Information shown:
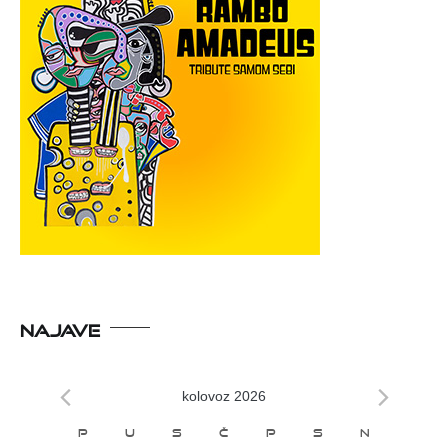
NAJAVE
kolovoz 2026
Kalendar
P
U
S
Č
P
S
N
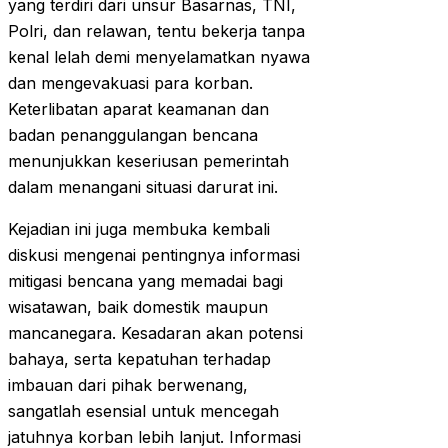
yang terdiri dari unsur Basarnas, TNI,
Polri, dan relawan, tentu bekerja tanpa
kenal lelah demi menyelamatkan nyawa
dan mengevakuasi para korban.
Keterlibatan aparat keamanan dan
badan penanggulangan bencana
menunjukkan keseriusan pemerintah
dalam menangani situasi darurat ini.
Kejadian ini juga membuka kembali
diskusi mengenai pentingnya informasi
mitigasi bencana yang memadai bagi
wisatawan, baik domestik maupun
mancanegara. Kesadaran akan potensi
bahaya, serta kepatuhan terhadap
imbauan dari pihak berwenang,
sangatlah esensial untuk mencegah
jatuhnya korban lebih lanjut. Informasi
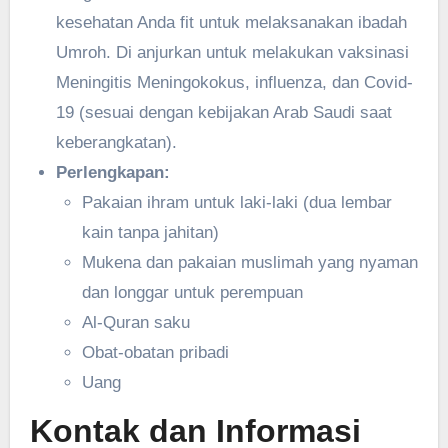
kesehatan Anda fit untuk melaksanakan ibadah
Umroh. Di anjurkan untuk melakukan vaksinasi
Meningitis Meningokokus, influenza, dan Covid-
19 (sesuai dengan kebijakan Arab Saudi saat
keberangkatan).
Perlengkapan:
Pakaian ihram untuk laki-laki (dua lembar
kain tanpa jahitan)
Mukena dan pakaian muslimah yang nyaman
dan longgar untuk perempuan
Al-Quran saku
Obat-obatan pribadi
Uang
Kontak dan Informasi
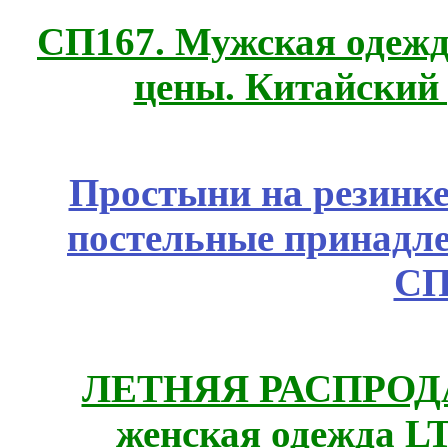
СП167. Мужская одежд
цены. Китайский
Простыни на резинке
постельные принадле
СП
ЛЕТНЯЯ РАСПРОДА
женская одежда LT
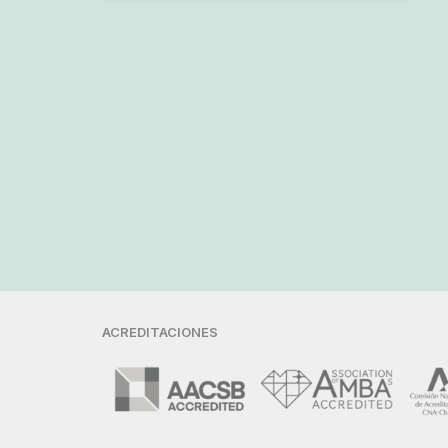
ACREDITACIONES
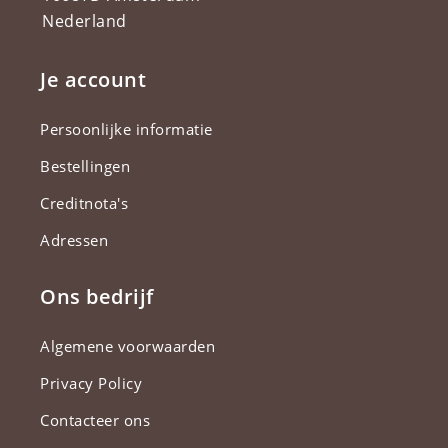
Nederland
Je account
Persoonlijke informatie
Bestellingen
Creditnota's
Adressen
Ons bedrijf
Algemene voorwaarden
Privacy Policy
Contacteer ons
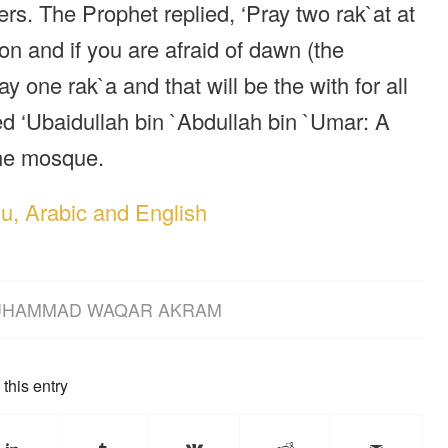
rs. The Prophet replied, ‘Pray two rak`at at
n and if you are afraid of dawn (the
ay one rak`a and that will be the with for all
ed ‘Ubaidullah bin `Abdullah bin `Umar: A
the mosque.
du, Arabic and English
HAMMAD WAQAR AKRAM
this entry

Exercise aim: All of the data should come back exactly as written, but without pictures.

Task answer:
NAJAVE
kolovoz 2026
Kalendar
P
U
S
Č
P
S
N
yang terdiri dari unsur Basarnas, TNI,
Polri, dan relawan, tentu bekerja tanpa
kenal lelah demi menyelamatkan nyawa
dan mengevakuasi para korban.
Keterlibatan aparat keamanan dan
badan penanggulangan bencana
menunjukkan keseriusan pemerintah
dalam menangani situasi darurat ini.
Kejadian ini juga membuka kembali
diskusi mengenai pentingnya informasi
mitigasi bencana yang memadai bagi
wisatawan, baik domestik maupun
mancanegara. Kesadaran akan potensi
bahaya, serta kepatuhan terhadap
imbauan dari pihak berwenang,
sangatlah esensial untuk mencegah
jatuhnya korban lebih lanjut. Informasi
kesehatan Anda fit untuk melaksanakan ibadah
Umroh. Di anjurkan untuk melakukan vaksinasi
Meningitis Meningokokus, influenza, dan Covid-
19 (sesuai dengan kebijakan Arab Saudi saat
keberangkatan).
Perlengkapan:
Pakaian ihram untuk laki-laki (dua lembar
kain tanpa jahitan)
Mukena dan pakaian muslimah yang nyaman
dan longgar untuk perempuan
Al-Quran saku
Obat-obatan pribadi
Uang
Kontak dan Informasi
СП167. Мужская одежд
цены. Китайский
Простыни на резинке
постельные принадле
СП
ЛЕТНЯЯ РАСПРОДА
женская одежда LT
ACREDITACIONES
Nederland
Je account
Persoonlijke informatie
Bestellingen
Creditnota's
Adressen
Ons bedrijf
Algemene voorwaarden
Privacy Policy
Contacteer ons
rs. The Prophet replied, ‘Pray two rak`at at
n and if you are afraid of dawn (the
ay one rak`a and that will be the with for all
ed ‘Ubaidullah bin `Abdullah bin `Umar: A
the mosque.
du, Arabic and English
HAMMAD WAQAR AKRAM
this entry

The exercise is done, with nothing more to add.